> **Exercise aim**
Write out each record exactly as it stands. No pictures belong in the copy.

[Records from a collection]
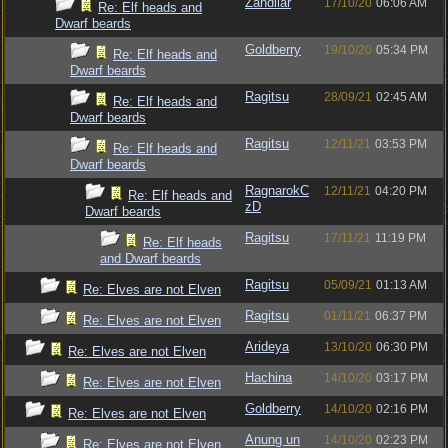
Zandilar
17/10/20
06:06 AM
Re: Elf heads and
Dwarf beards
Goldberry
19/10/20
05:34 PM
Re: Elf heads and
Dwarf beards
Ragitsu
28/09/21
02:45 AM
Re: Elf heads and
Dwarf beards
Ragitsu
12/11/21
03:53 PM
Re: Elf heads and
Dwarf beards
RagnarokC
12/11/21
04:20 PM
Re: Elf heads and
zD
Dwarf beards
Ragitsu
17/11/21
11:19 PM
Re: Elf heads
and Dwarf beards
Ragitsu
05/09/21
01:13 AM
Re: Elves are not Elven
Ragitsu
01/11/21
06:37 PM
Re: Elves are not Elven
Arideya
13/10/20
06:30 PM
Re: Elves are not Elven
Hachina
14/10/20
03:17 PM
Re: Elves are not Elven
Goldberry
14/10/20
02:16 PM
Re: Elves are not Elven
Anung un
14/10/20
02:23 PM
Re: Elves are not Elven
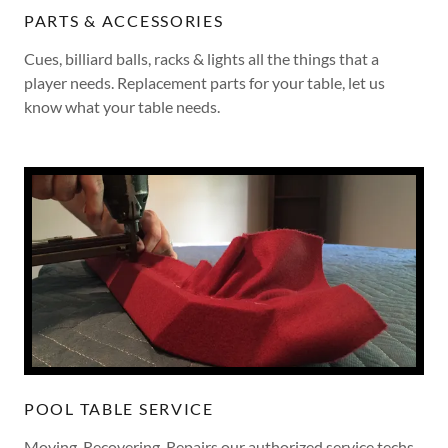
PARTS & ACCESSORIES
Cues, billiard balls, racks & lights all the things that a
player needs. Replacement parts for your table, let us
know what your table needs.
POOL TABLE SERVICE
Moving, Recovering, Repairs our authorized service techs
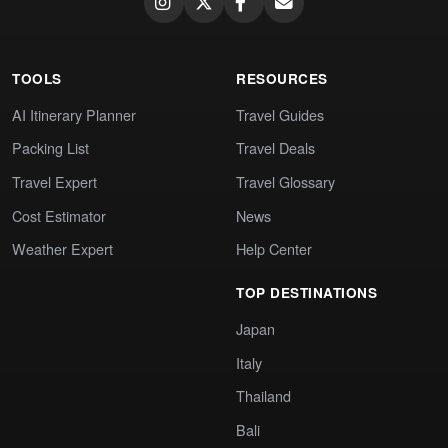
TOOLS
RESOURCES
AI Itinerary Planner
Travel Guides
Packing List
Travel Deals
Travel Expert
Travel Glossary
Cost Estimator
News
Weather Expert
Help Center
TOP DESTINATIONS
Japan
Italy
Thailand
Bali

> **Response for this exercise**
Zandilar
17/10/20
06:06 AM
Re: Elf heads and
Dwarf beards
Goldberry
19/10/20
05:34 PM
Re: Elf heads and
Dwarf beards
Ragitsu
28/09/21
02:45 AM
Re: Elf heads and
Dwarf beards
Ragitsu
12/11/21
03:53 PM
Re: Elf heads and
Dwarf beards
RagnarokC
12/11/21
04:20 PM
Re: Elf heads and
zD
Dwarf beards
Ragitsu
17/11/21
11:19 PM
Re: Elf heads
and Dwarf beards
Ragitsu
05/09/21
01:13 AM
Re: Elves are not Elven
Ragitsu
01/11/21
06:37 PM
Re: Elves are not Elven
Arideya
13/10/20
06:30 PM
Re: Elves are not Elven
Hachina
14/10/20
03:17 PM
Re: Elves are not Elven
Goldberry
14/10/20
02:16 PM
Re: Elves are not Elven
Anung un
14/10/20
02:23 PM
Re: Elves are not Elven
PARTS & ACCESSORIES
Cues, billiard balls, racks & lights all the things that a
player needs. Replacement parts for your table, let us
know what your table needs.
POOL TABLE SERVICE
Moving, Recovering, Repairs our authorized service techs
TOOLS
RESOURCES
AI Itinerary Planner
Travel Guides
Packing List
Travel Deals
Travel Expert
Travel Glossary
Cost Estimator
News
Weather Expert
Help Center
TOP DESTINATIONS
Japan
Italy
Thailand
Bali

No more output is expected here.